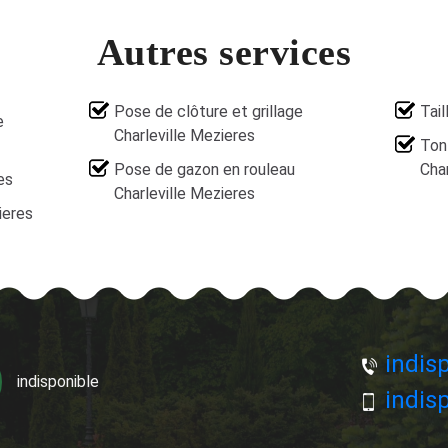
Autres services
Pose de clôture et grillage
Tail
e
Charleville Mezieres
Ton
Pose de gazon en rouleau
Char
es
Charleville Mezieres
ieres
indisp
indisponible
indisp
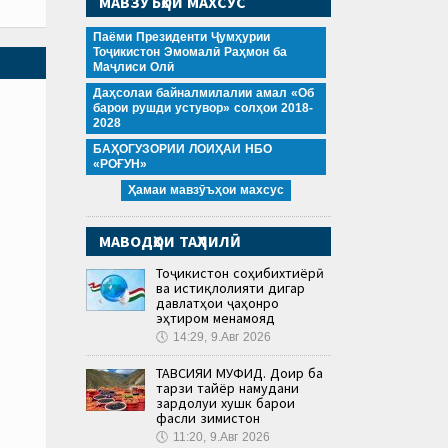
МАВЗӮЪҲОИ МАХСУС
Паёми Президенти Ҷумҳурии
Тоҷикистон Эмомалӣ Раҳмон ба
Маҷлиси Олӣ
Даҳсолаи байналмилалии амал «Об
барои рушди устувор» солҳои 2018-
2028
БАҲОГУЗОРИИ ЛОИҲАИ НБО
«РОҒУН»
Ҳамаи мавзӯъҳои махсус
МАВОДҲОИ ТАҲЛИЛӢ
Тоҷикистон соҳибихтиёрӣ
ва истиқлолияти дигар
давлатҳои ҷаҳонро
эҳтиром менамояд
🕔
14:29, 9.Авг 2026
ТАВСИЯИ МУФИД. Доир ба
тарзи тайёр намудани
зардолуи хушк барои
фасли зимистон
🕔
11:20, 9.Авг 2026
______________________________
### PROBLEM DESCRIPTION:
What you return must match the records line for line, with the pictures left out.

### EXERCISE SOLUTION:
Autres services
Pose de clôture et grillage
Tail
e
Charleville Mezieres
Ton
Pose de gazon en rouleau
Char
es
Charleville Mezieres
ieres
indisp
indisponible
indisp
МАВЗӮЪҲОИ МАХСУС
Паёми Президенти Ҷумҳурии
Тоҷикистон Эмомалӣ Раҳмон ба
Маҷлиси Олӣ
Даҳсолаи байналмилалии амал «Об
барои рушди устувор» солҳои 2018-
2028
БАҲОГУЗОРИИ ЛОИҲАИ НБО
«РОҒУН»
Ҳамаи мавзӯъҳои махсус
МАВОДҲОИ ТАҲЛИЛӢ
Тоҷикистон соҳибихтиёрӣ
ва истиқлолияти дигар
давлатҳои ҷаҳонро
эҳтиром менамояд
🕔
14:29, 9.Авг 2026
ТАВСИЯИ МУФИД. Доир ба
тарзи тайёр намудани
зардолуи хушк барои
фасли зимистон
🕔
11:20, 9.Авг 2026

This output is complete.